Commercial machines tend to use a heat exchanger or double boiler design and I would say the majority use the former. Double boilers are often used in higher end commercial machines made by the likes of La Marzocco although I have recently found out some other manufacturers (e.g. San Remo) incorporate them into some of their newer, high-end machines.

Either type of design (or even a single boiler dual use) should be okay to learn on and the skills you pick up will be transferable. I would say that a heat exchanger design requires slightly more mechanical sympathy than a double boiler (especially if the double boiler has a PID fitted). However, if you understand the design of the machine and what is going on inside it, then you will be able alter and adapt your approach to suit the machine.

Once you understand how the various variables (grind, dose, tamp pressure, temperature, contact time) affect the produced espresso and can relate what you are tasting in the cup back to those variables, then it is really just a matter of learning how to control those variables with the equipment you are currently using.


----------



## ObsidianSage (Jan 30, 2012)

I've taken the plunge. Despite being briefly distracted by the NS Oscar, and taking a long hard look at the Silvia again, I've just ordered the Piccino from myespresso.co.uk, who are selling it for £525.

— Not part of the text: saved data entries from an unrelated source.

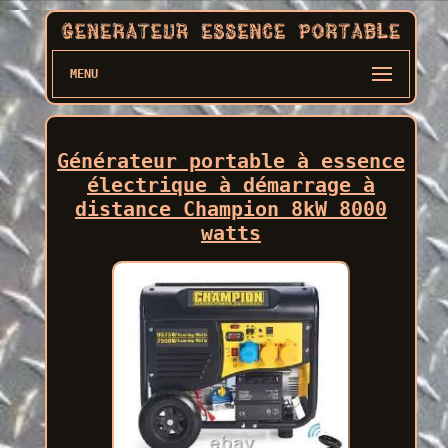
MENU
Générateur portable à essence
électrique à démarrage à
distance Champion 8kW 8000
watts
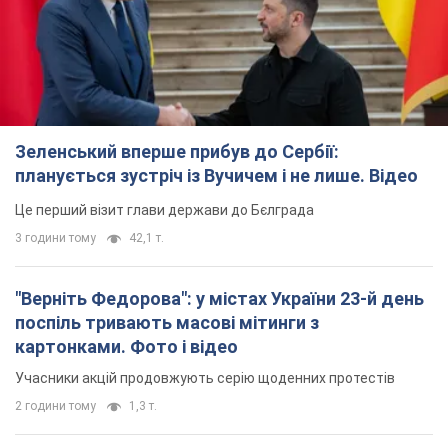
"Верніть Федорова": у містах України 23-й день
поспіль тривають масові мітинги з
картонками. Фото і відео
Учасники акцій продовжують серію щоденних протестів
2 години тому
1,3 т.
Сенат США схвалив законопроєкт Грема про
санкції проти Росії: що далі
Документ передбачає нові економічні обмеження
2 години тому
3,2 т.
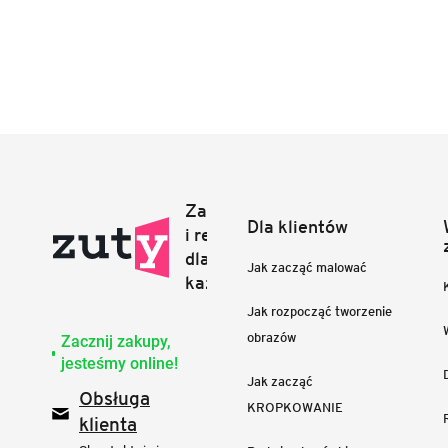
Dla klientów
Jak zacząć malować
Jak rozpocząć tworzenie
obrazów
Zacznij zakupy,
jesteśmy online!
Jak zacząć
Obsługa
KROPKOWANIE
klienta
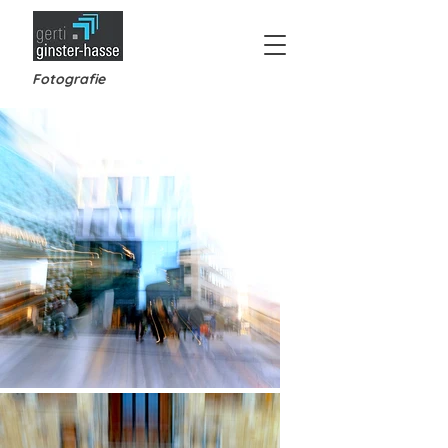
Fotografie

I also ordered a steel version of the Acaso I-Mini grinder.

Looking forward to playing with both this weekend


----------



## coffeebean (Jan 26, 2010)

Good choice with the Piccino! Not so sure about myespresso though! Hope you don't get any problems with them!! They are selling the Piccino for a lot less than Fracino allows us all to sell it and I know Fracino are in the process of sorting them out........have heard lots of absolute horror stories about myespresso customer service - well, lack of it!


----------



## AlIam (Aug 30, 2011)

I got a good deal direct from Fracino by quoting the myespresso price to them.


----------



## coffeebean (Jan 26, 2010)

Fracino normally sell the Piccino for the same price as I do, they'll do you a deal while myespresso are still selling them at such a low price but I don't think that'll be for too much longer! If you can get that price direct from them, do it - their customer service is superb!


----------



## ObsidianSage (Jan 30, 2012)

Sorry, coffeebean. You must have replied to my PM, just as I my itching mouse finger hit the order button. I doubt however, I would have been persuaded to pay more. Nevertheless, thanks for the heads up on myespresso even though the horse has already bolted.

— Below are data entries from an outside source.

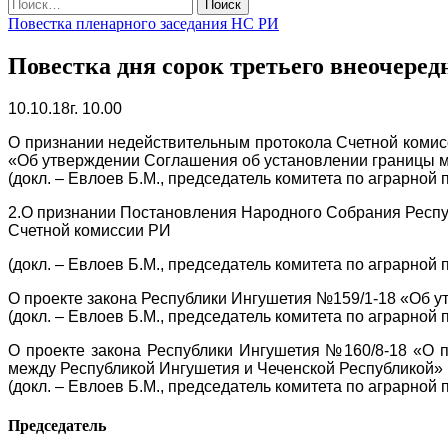
Найти:
Повестка пленарного заседания НС РИ
Повестка дня сорок третьего внеочере
10.10.18г. 10.00
О признании недействительным протокола Счетной комис
«Об утверждении Соглашения об установлении границы м
(докл. – Евлоев Б.М., председатель комитета по аграрной
2.О признании Постановления Народного Собрания Респуб
Счетной комиссии РИ
(докл. – Евлоев Б.М., председатель комитета по аграрной
О проекте закона Республики Ингушетия №159/1-18 «Об 
(докл. – Евлоев Б.М., председатель комитета по аграрной
О проекте закона Республики Ингушетия №160/8-18 «О 
между Республикой Ингушетия и Чеченской Республикой» 
(докл. – Евлоев Б.М., председатель комитета по аграрной
Председатель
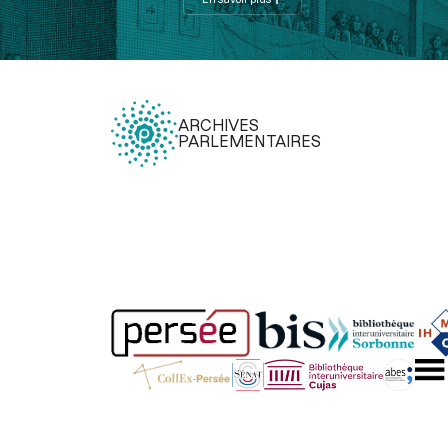
ARCHIVES
PARLEMENTAIRES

Keep your fingers crossed for me that this transaction goes smoothly.


----------



## coffeebean (Jan 26, 2010)

No worries Dan - hope it all arrives ok!


----------



## ObsidianSage (Jan 30, 2012)

Coffeebean, did you know that this forum is carrying an advert for MyEspresso today? Was right there on the front page when I logged in.

Got an email this morning saying the goods have been shipped.


----------



## fatboyslim (Sep 29, 2011)

Hope it arrives ok.

Do let us know how you get on with it.

Its definitely an option if I can ever afford to upgrade.

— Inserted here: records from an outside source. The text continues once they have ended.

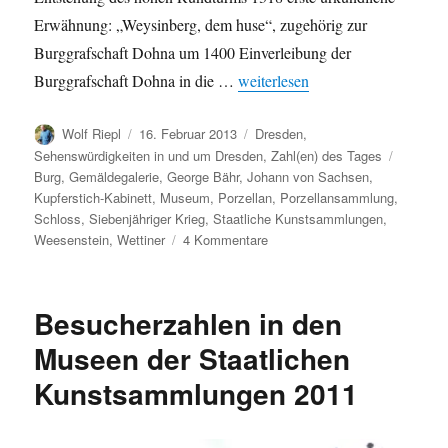
Erwähnung: „Weysinberg, dem huse“, zugehörig zur
Burggrafschaft Dohna um 1400 Einverleibung der
„Schloss Weesenstein in Zahlen“
Burggrafschaft Dohna in die …
weiterlesen
Autor
Veröffentlicht
Kategorien
Wolf Riepl
16. Februar 2013
Dresden
,
am
Schlagw
Sehenswürdigkeiten in und um Dresden
,
Zahl(en) des Tages
Burg
,
Gemäldegalerie
,
George Bähr
,
Johann von Sachsen
,
Kupferstich-Kabinett
,
Museum
,
Porzellan
,
Porzellansammlung
,
Schloss
,
Siebenjähriger Krieg
,
Staatliche Kunstsammlungen
,
zu
Weesenstein
,
Wettiner
4 Kommentare
Schloss
Weesenstein
in
Besucherzahlen in den
Zahlen
Museen der Staatlichen
Kunstsammlungen 2011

The thermal stability of the NS Oscar for espresso is so appealing though.


----------



## coffeebean (Jan 26, 2010)

ObsidianSage said:


> Coffeebean, did you know that this forum is carrying an advert for MyEspresso today? Was right there on the front page when I logged in.
> 
> Got an email this morning saying the goods have been shipped.


Haven't seen that Dan, surprising cos they really have got a bit of a reputation for dreadful customer service. Anyway, hopefully you will be one of the lucky ones and it'll all arrive ok! You will love the Piccino - let us know how you get on with it!! 

Andy


----------



## vintagecigarman (Aug 10, 2009)

If it was on the right hand side of the Home Page, I think that it has nothing to do with any direct link with the Forum, but is linked in to cookies from other sites that you have been looking at recently - a sort of tailored advertising. I've just had a look at the Home Page and it's come up with an advert for holiday cottages (and I know that my wife has been searching for a week away for us).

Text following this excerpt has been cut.